Since discovering that one of the volunteers at the museum was gestated in his mother’s womb in a small cottage that is visible in the background of Piper’s lithograph, Curtis Magri’s interest in the site has gone beyond the physical to encompass residual memory of the factory in Rawtenstall. She interviewed volunteers with personal memories of Whiteheads and sought to revisit the site of the factory, which was cleared in the 1980s and is now occupied by ASDA, taking local asylum seekers and refugees on a walk to its former location. This became a communal act of (re)mapping, creating a connection between local people and places. A film documenting the walk, ‘From A to D: A walk from one side of Rawtenstall to the other’ (2024), created in collaboration with drone artist Ronan Quilty, enabled Curtis Magri to take a wider view and navigate between viewpoints: the small-scale, partial and introspective, and the bigger picture.
A strong sense of the human and subjective runs through the exhibition, most visibly in Kelly’s print ‘Absences and Presences’ (2024), which places a figure at the centre of a map of Rawtenstall and its surrounding area. Also on display is a photo from the Whitaker collection of a group of children posing wearing lace collars at Bury Road School in Haslingden in the 1880s, which inspired Kelly’s map pieces in the show. Just as Curtis Magri places life events at the heart of Rawtenstall, and seeks to reinstate family ties and connections through her exploration of Lower Mill, Kelly’s work prioritises the personal in contrast to the stiff formality of the photograph.
Another parallel to The Lie of the Land might be drawn with the Mass-Observation movement, which was active in Bolton, a Lancashire textile town close to Rawtenstall, during the 1930s. Mass-Observation sought to record everyday life and industry, yet incorporated elements of surrealism and techniques such as collage alongside straighter documentary approaches such as photography.[9]
This sense of surrealism is evident in both Kelly and Magri’s work. Both artists take certain liberties with landscape, while co-opting and subverting standardised tools for recording and measuring the land. Curtis Magri’s drawing ‘If Pigs Could Fly’ (2017), for example, incorporates elements of fantasy, while her recto-verso drawings challenge our expectations of landscape art as a painterly and fixed rendering of reality by retaining the annotations and guiding marks of a working drawing or study, from grid lines to handwritten notes regarding potential choices on colour and composition. In ‘Fractal Atlas: the measure of my world’ (2024), Kelly plays with our preconceptions and sense of scale, juxtaposing the outlines of different countries onto a familiar grid of British towns and cities.

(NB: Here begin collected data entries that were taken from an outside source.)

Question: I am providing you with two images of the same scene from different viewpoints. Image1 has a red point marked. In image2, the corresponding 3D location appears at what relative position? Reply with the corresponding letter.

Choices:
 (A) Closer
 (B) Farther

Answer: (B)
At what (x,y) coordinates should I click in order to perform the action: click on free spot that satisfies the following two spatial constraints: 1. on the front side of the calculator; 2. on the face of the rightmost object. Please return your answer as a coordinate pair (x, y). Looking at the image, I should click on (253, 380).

Though bringing together disparate artistic techniques, perspectives and approaches to landscape, there is one work that encapsulates the themes and ethos of The Lie of the Land. Presented above a fireplace in a former front room – a small remnant of the Whitaker building’s domestic past – Kelly’s papercut ‘Lace Caress’ (2022) takes the form of two arms outstretched, reaching in opposite directions but meeting in the middle. Repurposing Ordnance Survey maps, it not only captures the human, tactile dimension of landscape and ways of navigating through places which rely on senses and personal relationships, but reflects the collaborative nature of Kelly and Curtis Magri’s creative investigations of Rawtenstall.

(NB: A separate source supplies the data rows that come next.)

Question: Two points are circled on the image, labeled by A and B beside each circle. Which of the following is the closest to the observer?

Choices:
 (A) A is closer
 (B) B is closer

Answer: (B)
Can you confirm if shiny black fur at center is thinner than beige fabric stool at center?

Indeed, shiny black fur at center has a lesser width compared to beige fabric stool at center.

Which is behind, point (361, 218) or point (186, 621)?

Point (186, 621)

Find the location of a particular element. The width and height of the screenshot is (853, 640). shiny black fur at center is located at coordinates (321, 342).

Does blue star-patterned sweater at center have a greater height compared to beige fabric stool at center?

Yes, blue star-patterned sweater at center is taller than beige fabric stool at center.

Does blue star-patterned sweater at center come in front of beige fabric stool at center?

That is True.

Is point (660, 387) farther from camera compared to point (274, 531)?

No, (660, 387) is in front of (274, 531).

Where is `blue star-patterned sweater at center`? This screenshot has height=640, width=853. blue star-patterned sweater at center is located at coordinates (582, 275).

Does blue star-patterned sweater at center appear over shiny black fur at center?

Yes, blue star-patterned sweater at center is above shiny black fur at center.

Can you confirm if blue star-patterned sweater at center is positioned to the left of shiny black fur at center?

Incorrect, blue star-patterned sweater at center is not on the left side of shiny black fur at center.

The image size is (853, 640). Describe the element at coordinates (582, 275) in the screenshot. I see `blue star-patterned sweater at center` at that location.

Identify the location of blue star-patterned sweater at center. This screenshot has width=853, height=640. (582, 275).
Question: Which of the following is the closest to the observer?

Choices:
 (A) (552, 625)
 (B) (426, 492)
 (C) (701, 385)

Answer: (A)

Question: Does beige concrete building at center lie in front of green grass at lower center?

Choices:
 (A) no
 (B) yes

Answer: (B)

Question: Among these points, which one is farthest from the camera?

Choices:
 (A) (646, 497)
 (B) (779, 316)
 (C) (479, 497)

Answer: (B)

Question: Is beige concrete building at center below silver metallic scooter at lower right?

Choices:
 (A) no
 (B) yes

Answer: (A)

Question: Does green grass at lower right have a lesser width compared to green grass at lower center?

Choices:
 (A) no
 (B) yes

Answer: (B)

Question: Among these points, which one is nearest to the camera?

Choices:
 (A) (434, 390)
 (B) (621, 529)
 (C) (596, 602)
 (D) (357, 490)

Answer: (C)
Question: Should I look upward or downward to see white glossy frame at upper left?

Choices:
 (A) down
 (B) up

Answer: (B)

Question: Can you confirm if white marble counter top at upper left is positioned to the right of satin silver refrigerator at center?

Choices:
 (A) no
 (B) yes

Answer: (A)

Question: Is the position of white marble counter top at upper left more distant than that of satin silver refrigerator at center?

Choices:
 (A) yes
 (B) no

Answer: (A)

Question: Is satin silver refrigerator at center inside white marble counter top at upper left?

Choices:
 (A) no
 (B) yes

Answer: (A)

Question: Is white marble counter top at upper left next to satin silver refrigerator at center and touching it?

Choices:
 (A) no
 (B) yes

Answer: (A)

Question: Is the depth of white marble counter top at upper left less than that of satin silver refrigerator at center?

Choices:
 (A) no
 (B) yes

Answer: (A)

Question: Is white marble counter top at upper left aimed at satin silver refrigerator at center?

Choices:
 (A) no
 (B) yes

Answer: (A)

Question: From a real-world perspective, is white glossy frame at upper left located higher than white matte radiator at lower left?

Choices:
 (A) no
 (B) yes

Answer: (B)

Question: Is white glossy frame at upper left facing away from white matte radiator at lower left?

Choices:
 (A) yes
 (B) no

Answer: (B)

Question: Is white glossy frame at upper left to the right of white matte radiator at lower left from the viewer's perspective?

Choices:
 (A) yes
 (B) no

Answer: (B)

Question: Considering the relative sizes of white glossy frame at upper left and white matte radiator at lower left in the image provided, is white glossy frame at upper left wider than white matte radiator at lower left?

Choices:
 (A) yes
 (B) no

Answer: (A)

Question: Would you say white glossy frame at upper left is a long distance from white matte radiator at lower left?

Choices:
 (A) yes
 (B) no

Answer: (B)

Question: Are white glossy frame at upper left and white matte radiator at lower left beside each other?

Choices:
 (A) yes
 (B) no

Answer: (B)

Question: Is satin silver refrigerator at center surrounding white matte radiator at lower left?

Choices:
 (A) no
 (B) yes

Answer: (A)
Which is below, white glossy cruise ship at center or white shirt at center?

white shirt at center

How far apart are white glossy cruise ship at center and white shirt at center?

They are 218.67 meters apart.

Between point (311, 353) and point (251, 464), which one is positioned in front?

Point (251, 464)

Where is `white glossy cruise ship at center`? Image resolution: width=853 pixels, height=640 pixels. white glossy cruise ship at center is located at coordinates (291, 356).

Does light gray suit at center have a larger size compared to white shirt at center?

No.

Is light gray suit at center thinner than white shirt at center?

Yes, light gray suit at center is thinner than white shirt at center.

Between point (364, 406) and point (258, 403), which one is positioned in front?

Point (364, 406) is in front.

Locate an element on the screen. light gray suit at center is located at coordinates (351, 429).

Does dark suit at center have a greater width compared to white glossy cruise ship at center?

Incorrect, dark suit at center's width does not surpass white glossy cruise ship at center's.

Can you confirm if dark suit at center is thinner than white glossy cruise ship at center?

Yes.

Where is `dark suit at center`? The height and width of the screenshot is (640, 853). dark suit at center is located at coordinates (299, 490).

[1] https://www.thewhitaker.org/about-us/
[2] Déirdre Kelly, Tracery – Venice and the Lakes Interlaced, Brantwood, Cumbria, 20 April – 11 July 2023
[3] Natalie Bradbury, ‘The Artist as Crime Scene Investigator: Carolyn Curtis Magri’s Forensi Drawings’, The Fourdrinier, June 2022: https://www.thefourdrinier.com/the-artist-as-crime-scene-investigator-carolyn-curtis-magris-forensic-drawings
[4] Nikolaus Pevsner, The Englishness of English Art, The Architectural Press, 1956
[5] Stuart Eagles, ‘Thomas Coglan Horsfall, and Manchester Art Museum and University Settlement’, the encyclopaedia of informal education, 2009: https://infed.org/mobi/thomas-coglan-horsfall-and-manchester-art-museum-and-university-settlement/
[6] Gill Saunders, Recording Britain, V&A Publications, 2012
[7] Francesca Young, ‘A Collection of Textile Designs for David Whitehead and Sons’, Tennants Auctioneers, January 2020, https://www.tennants.co.uk/discover/news-insights/a-collection-of-textile-designs-for-david-whitehead-and-sons/
[8] https://www.christies.com/en/lot/lot-6196659
[9] Ben Highmore, Everyday Life and Cultural Theory: An Introduction, Routledge, 2002
Commissioned by Carolyn Curtis Magri & Déirdre Kelly, summer 2024
The Lie of the Land was at the Whitaker Museum & Art Gallery, Rawtenstall, 30 May – 18 August 2024
What does it mean to make a map? What role do artists play in capturing the atmospheric and experiential elements of a place that may be missed in more official documentation? How do our viewpoints and understanding of landscape change in relation to where we stand and the picture we are given?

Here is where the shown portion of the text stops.